→ Assignment
Copy all of the data below without altering a single line.

→ Records to use
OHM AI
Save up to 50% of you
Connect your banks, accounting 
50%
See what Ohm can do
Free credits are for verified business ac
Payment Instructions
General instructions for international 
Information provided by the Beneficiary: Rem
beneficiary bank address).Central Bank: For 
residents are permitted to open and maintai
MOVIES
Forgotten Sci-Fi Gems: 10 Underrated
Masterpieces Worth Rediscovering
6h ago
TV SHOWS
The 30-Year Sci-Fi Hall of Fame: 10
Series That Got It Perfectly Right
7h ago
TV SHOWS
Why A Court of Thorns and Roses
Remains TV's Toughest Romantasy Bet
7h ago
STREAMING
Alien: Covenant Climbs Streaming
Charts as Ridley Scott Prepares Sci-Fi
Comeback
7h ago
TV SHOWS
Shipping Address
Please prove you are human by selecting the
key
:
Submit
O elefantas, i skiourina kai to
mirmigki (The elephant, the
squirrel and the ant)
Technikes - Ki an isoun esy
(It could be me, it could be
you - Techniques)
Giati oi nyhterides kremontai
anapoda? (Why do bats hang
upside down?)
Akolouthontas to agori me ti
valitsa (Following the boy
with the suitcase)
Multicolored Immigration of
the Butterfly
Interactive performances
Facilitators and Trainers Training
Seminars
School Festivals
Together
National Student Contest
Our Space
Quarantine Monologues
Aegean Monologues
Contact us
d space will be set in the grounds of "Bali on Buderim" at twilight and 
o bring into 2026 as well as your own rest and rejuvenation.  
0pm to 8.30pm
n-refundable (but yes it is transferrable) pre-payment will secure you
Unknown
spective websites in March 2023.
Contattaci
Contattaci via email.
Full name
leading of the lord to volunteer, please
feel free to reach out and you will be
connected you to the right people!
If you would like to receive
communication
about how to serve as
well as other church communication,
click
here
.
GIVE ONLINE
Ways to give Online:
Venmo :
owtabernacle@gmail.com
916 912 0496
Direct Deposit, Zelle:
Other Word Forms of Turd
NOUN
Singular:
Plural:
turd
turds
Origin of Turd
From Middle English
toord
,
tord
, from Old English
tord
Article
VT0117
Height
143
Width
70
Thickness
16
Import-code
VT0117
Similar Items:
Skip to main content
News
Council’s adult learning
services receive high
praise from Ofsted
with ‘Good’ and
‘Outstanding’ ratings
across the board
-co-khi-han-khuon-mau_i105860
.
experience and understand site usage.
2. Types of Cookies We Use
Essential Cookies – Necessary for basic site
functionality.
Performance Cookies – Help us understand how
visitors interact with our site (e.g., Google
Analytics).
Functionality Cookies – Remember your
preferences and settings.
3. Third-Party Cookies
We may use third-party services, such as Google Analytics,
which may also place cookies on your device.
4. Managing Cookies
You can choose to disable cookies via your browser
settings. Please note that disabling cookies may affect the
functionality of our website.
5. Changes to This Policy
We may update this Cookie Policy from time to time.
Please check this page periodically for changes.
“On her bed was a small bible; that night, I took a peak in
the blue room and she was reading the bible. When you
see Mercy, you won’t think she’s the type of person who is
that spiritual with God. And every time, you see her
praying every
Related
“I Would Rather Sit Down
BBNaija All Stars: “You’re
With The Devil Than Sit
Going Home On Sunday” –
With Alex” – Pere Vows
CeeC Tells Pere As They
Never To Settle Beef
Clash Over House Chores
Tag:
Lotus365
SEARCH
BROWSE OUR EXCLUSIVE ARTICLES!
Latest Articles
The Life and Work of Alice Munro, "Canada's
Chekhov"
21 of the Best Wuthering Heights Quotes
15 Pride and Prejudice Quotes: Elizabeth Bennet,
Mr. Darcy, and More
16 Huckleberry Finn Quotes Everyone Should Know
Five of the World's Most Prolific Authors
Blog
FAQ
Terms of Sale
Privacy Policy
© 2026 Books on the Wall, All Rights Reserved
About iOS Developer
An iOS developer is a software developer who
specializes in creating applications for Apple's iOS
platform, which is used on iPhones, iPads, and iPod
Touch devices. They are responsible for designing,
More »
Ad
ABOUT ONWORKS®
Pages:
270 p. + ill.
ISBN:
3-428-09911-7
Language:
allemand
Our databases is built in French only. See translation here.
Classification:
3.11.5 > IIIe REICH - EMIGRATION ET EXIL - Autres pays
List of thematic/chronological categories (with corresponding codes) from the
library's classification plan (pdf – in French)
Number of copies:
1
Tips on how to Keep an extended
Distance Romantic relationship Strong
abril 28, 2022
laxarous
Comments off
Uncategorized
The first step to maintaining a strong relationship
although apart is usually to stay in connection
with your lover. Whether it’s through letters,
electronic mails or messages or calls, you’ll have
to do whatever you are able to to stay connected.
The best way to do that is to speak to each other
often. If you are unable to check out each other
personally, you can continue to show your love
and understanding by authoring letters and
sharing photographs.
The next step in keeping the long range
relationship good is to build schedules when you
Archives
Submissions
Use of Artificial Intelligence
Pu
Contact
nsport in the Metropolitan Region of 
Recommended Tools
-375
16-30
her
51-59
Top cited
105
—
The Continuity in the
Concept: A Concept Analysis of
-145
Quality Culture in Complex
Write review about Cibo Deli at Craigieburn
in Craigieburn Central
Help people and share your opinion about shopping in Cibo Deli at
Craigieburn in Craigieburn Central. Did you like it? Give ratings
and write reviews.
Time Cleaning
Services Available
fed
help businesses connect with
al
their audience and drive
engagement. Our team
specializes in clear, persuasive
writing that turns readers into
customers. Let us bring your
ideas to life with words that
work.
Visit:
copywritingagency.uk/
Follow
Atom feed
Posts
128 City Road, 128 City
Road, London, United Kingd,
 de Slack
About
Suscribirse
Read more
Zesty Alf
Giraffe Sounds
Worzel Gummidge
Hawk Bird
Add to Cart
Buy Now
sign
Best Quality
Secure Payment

→ Result
OHM AI
Save up to 50% of you
Connect your banks, accounting 
50%
See what Ohm can do
Free credits are for verified business ac
Payment Instructions
General instructions for international 
Information provided by the Beneficiary: Rem
beneficiary bank address).Central Bank: For 
residents are permitted to open and maintai
MOVIES
Forgotten Sci-Fi Gems: 10 Underrated
Masterpieces Worth Rediscovering
6h ago
TV SHOWS
The 30-Year Sci-Fi Hall of Fame: 10
Series That Got It Perfectly Right
7h ago
TV SHOWS
Why A Court of Thorns and Roses
Remains TV's Toughest Romantasy Bet
7h ago
STREAMING
Alien: Covenant Climbs Streaming
Charts as Ridley Scott Prepares Sci-Fi
Comeback
7h ago
TV SHOWS
Shipping Address
Please prove you are human by selecting the
key
:
Submit
O elefantas, i skiourina kai to
mirmigki (The elephant, the
squirrel and the ant)
Technikes - Ki an isoun esy
(It could be me, it could be
you - Techniques)
Giati oi nyhterides kremontai
anapoda? (Why do bats hang
upside down?)
Akolouthontas to agori me ti
valitsa (Following the boy
with the suitcase)
Multicolored Immigration of
the Butterfly
Interactive performances
Facilitators and Trainers Training
Seminars
School Festivals
Together
National Student Contest
Our Space
Quarantine Monologues
Aegean Monologues
Contact us
d space will be set in the grounds of "Bali on Buderim" at twilight and 
o bring into 2026 as well as your own rest and rejuvenation.  
0pm to 8.30pm
n-refundable (but yes it is transferrable) pre-payment will secure you
Unknown
spective websites in March 2023.
Contattaci
Contattaci via email.
Full name
leading of the lord to volunteer, please
feel free to reach out and you will be
connected you to the right people!
If you would like to receive
communication
about how to serve as
well as other church communication,
click
here
.
GIVE ONLINE
Ways to give Online:
Venmo :
owtabernacle@gmail.com
916 912 0496
Direct Deposit, Zelle:
Other Word Forms of Turd
NOUN
Singular:
Plural:
turd
turds
Origin of Turd
From Middle English
toord
,
tord
, from Old English
tord
Article
VT0117
Height
143
Width
70
Thickness
16
Import-code
VT0117
Similar Items:
Skip to main content
News
Council’s adult learning
services receive high
praise from Ofsted
with ‘Good’ and
‘Outstanding’ ratings
across the board
-co-khi-han-khuon-mau_i105860
.
experience and understand site usage.
2. Types of Cookies We Use
Essential Cookies – Necessary for basic site
functionality.
Performance Cookies – Help us understand how
visitors interact with our site (e.g., Google
Analytics).
Functionality Cookies – Remember your
preferences and settings.
3. Third-Party Cookies
We may use third-party services, such as Google Analytics,
which may also place cookies on your device.
4. Managing Cookies
You can choose to disable cookies via your browser
settings. Please note that disabling cookies may affect the
functionality of our website.
5. Changes to This Policy
We may update this Cookie Policy from time to time.
Please check this page periodically for changes.
“On her bed was a small bible; that night, I took a peak in
the blue room and she was reading the bible. When you
see Mercy, you won’t think she’s the type of person who is
that spiritual with God. And every time, you see her
praying every
Related
“I Would Rather Sit Down
BBNaija All Stars: “You’re
With The Devil Than Sit
Going Home On Sunday” –
With Alex” – Pere Vows
CeeC Tells Pere As They
Never To Settle Beef
Clash Over House Chores
Tag:
Lotus365
SEARCH
BROWSE OUR EXCLUSIVE ARTICLES!
Latest Articles
The Life and Work of Alice Munro, "Canada's
Chekhov"
21 of the Best Wuthering Heights Quotes
15 Pride and Prejudice Quotes: Elizabeth Bennet,
Mr. Darcy, and More
16 Huckleberry Finn Quotes Everyone Should Know
Five of the World's Most Prolific Authors
Blog
FAQ
Terms of Sale
Privacy Policy
© 2026 Books on the Wall, All Rights Reserved
About iOS Developer
An iOS developer is a software developer who
specializes in creating applications for Apple's iOS
platform, which is used on iPhones, iPads, and iPod
Touch devices. They are responsible for designing,
More »
Ad
ABOUT ONWORKS®
Pages:
270 p. + ill.
ISBN:
3-428-09911-7
Language:
allemand
Our databases is built in French only. See translation here.
Classification:
3.11.5 > IIIe REICH - EMIGRATION ET EXIL - Autres pays
List of thematic/chronological categories (with corresponding codes) from the
library's classification plan (pdf – in French)
Number of copies:
1
Tips on how to Keep an extended
Distance Romantic relationship Strong
abril 28, 2022
laxarous
Comments off
Uncategorized
The first step to maintaining a strong relationship
although apart is usually to stay in connection
with your lover. Whether it’s through letters,
electronic mails or messages or calls, you’ll have
to do whatever you are able to to stay connected.
The best way to do that is to speak to each other
often. If you are unable to check out each other
personally, you can continue to show your love
and understanding by authoring letters and
sharing photographs.
The next step in keeping the long range
relationship good is to build schedules when you
Archives
Submissions
Use of Artificial Intelligence
Pu
Contact
nsport in the Metropolitan Region of 
Recommended Tools
-375
16-30
her
51-59
Top cited
105
—
The Continuity in the
Concept: A Concept Analysis of
-145
Quality Culture in Complex
Write review about Cibo Deli at Craigieburn
in Craigieburn Central
Help people and share your opinion about shopping in Cibo Deli at
Craigieburn in Craigieburn Central. Did you like it? Give ratings
and write reviews.
Time Cleaning
Services Available
fed
help businesses connect with
al
their audience and drive
engagement. Our team
specializes in clear, persuasive
writing that turns readers into
customers. Let us bring your
ideas to life with words that
work.
Visit:
copywritingagency.uk/
Follow
Atom feed
Posts
128 City Road, 128 City
Road, London, United Kingd,
 de Slack
About
Suscribirse
Read more
Zesty Alf
Giraffe Sounds
Worzel Gummidge
Hawk Bird
Add to Cart
Buy Now
sign
Best Quality
Secure Payment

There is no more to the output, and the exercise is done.